PTBP Web Desk
Pakistan’s Finance Minister Muhammad Aurangzeb has signaled that the country could see a reduction in its policy rate later in 2025, citing slowing inflation and improved macroeconomic stability. The remarks came during the 78th Independence Day and Marka-e-Haque celebrations at the Rawalpindi Chamber of Commerce & Industry (RCCI) on Wednesday.
Aurangzeb stressed that while decisions regarding the policy rate and exchange rate fall under the State Bank of Pakistan (SBP) and the Monetary Policy Committee (MPC), the current economic environment offers room for easing.
“Citing core and average inflation, my personal view is that there is room to do more in terms of the policy rate,” he said. “I am very hopeful that during this calendar year, we will see movement on the policy rate going south.”
Last month, the MPC decided to keep the policy rate unchanged at 11%, contrary to market expectations of a 50 to 100 basis points cut. This decision came despite encouraging inflation figures.
Inflation in June 2025 fell to 3.2% year-on-year, driven largely by lower food prices. Core inflation also registered a slight decline, reinforcing optimism that Pakistan’s price stability is on track.
Aurangzeb’s remarks suggest that a more accommodative monetary stance may be adopted in the coming months, which could boost private sector borrowing and economic activity.
The finance minister highlighted that international financial institutions have praised Pakistan’s reform agenda. Credit rating agencies S&P and Fitch have already upgraded Pakistan’s ratings, with expectations that Moody’s will follow soon.
This renewed international confidence reflects the country’s progress in fiscal discipline, external account improvement, and structural reforms.
Aurangzeb pointed to a recent trade agreement with the United States as a “fantastic opportunity” for Pakistan’s exporters.
The deal secured a reciprocal tariff reduction from 29% to 19% — the lowest in South Asia — potentially giving Pakistani goods a significant competitive edge in the US market.
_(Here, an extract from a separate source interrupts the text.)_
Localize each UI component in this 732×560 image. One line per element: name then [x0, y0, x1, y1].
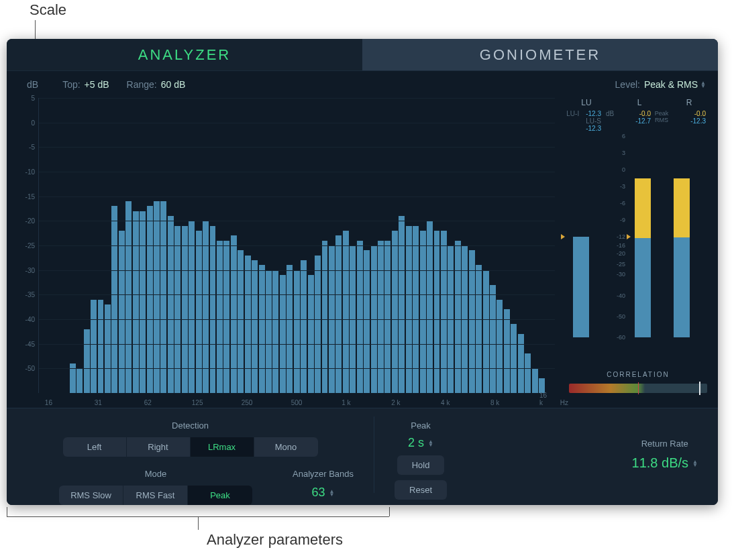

This could substantially increase export volumes, especially in textiles, leather, and agricultural products.
The finance minister emphasized that Pakistan has achieved stability in key sectors over the last 18 months:
- Size of the economy and national income have grown.
- Financial sector stability has been maintained.
- Fiscal deficit reduced to record low levels.
- Inflation has dropped sharply.
- Current account has moved into surplus.
- Remittances have surged to record highs.
“National security and economic stability are essential for each other, and it is encouraging that we have made strong progress on the economic front,” Aurangzeb stated.
Highlighting fiscal achievements, Aurangzeb said the government reduced debt servicing costs by Rs1 trillion last year and aims to replicate this success in the current fiscal year.
He also underscored that transformation in the Federal Board of Revenue (FBR) is underway to improve tax collection efficiency without overburdening existing taxpayers.
Aurangzeb was clear about the need for regionally competitive taxation. He stressed that the salaried class and manufacturing sector cannot bear further tax increases, and instead, reforms should broaden the tax base.
With inflation on a downward trend, global credit agencies showing confidence, and a major trade deal with the US, the stage appears set for policy rate cuts later in 2025.
A lower policy rate would reduce borrowing costs for businesses, stimulate private investment, and potentially accelerate GDP growth — aligning with the government’s vision for sustainable economic expansion.